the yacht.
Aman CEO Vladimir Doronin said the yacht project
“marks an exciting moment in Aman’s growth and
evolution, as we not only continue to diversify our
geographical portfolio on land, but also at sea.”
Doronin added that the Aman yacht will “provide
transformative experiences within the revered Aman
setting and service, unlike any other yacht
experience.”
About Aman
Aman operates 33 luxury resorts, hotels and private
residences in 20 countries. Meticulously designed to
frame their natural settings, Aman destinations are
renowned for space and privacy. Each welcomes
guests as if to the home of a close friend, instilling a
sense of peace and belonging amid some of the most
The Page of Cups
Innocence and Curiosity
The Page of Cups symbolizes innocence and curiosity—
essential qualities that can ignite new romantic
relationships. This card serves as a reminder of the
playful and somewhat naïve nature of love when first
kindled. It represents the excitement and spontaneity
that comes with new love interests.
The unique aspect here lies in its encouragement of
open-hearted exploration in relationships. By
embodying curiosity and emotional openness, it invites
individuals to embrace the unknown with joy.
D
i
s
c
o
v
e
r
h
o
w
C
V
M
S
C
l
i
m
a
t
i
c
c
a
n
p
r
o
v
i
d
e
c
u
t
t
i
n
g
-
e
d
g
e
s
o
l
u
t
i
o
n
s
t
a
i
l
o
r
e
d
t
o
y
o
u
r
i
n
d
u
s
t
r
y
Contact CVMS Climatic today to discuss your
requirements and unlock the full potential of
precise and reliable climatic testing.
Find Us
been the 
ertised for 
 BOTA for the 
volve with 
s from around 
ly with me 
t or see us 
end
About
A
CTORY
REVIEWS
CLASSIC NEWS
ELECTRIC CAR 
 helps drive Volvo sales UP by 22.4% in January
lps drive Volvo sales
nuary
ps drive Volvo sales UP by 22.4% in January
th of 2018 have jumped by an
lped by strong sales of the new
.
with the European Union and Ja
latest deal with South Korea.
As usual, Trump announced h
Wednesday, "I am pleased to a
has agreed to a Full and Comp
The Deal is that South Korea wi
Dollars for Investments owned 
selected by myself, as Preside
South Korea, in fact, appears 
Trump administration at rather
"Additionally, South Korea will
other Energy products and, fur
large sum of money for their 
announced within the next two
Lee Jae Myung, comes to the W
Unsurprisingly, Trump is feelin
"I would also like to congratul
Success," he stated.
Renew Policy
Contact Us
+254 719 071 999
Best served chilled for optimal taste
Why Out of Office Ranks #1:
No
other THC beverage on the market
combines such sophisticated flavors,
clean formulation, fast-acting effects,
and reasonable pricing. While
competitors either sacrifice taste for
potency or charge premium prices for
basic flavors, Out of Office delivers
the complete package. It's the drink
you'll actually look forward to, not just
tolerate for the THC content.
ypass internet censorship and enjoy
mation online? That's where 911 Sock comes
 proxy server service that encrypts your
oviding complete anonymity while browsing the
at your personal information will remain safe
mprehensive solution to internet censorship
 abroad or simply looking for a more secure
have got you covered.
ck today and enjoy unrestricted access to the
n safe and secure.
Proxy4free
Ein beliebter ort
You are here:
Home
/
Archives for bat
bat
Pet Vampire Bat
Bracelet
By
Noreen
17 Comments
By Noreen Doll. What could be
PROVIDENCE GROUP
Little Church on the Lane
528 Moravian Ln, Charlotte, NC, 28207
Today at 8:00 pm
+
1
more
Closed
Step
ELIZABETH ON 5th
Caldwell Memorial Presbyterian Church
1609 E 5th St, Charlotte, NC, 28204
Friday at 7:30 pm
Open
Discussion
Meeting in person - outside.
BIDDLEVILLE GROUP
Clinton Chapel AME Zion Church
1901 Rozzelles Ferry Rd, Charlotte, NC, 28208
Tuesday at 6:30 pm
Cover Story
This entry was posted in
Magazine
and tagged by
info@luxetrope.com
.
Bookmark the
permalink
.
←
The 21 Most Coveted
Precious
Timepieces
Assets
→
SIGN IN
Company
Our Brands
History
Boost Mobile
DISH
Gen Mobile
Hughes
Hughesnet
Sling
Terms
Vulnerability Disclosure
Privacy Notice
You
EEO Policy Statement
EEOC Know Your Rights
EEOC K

EXERCISE DETAILS
Up to and including the line with "Doronin added that", print every line of the records from the start.

EXERCISE RESULT
the yacht.
Aman CEO Vladimir Doronin said the yacht project
“marks an exciting moment in Aman’s growth and
evolution, as we not only continue to diversify our
geographical portfolio on land, but also at sea.”
Doronin added that the Aman yacht will “provide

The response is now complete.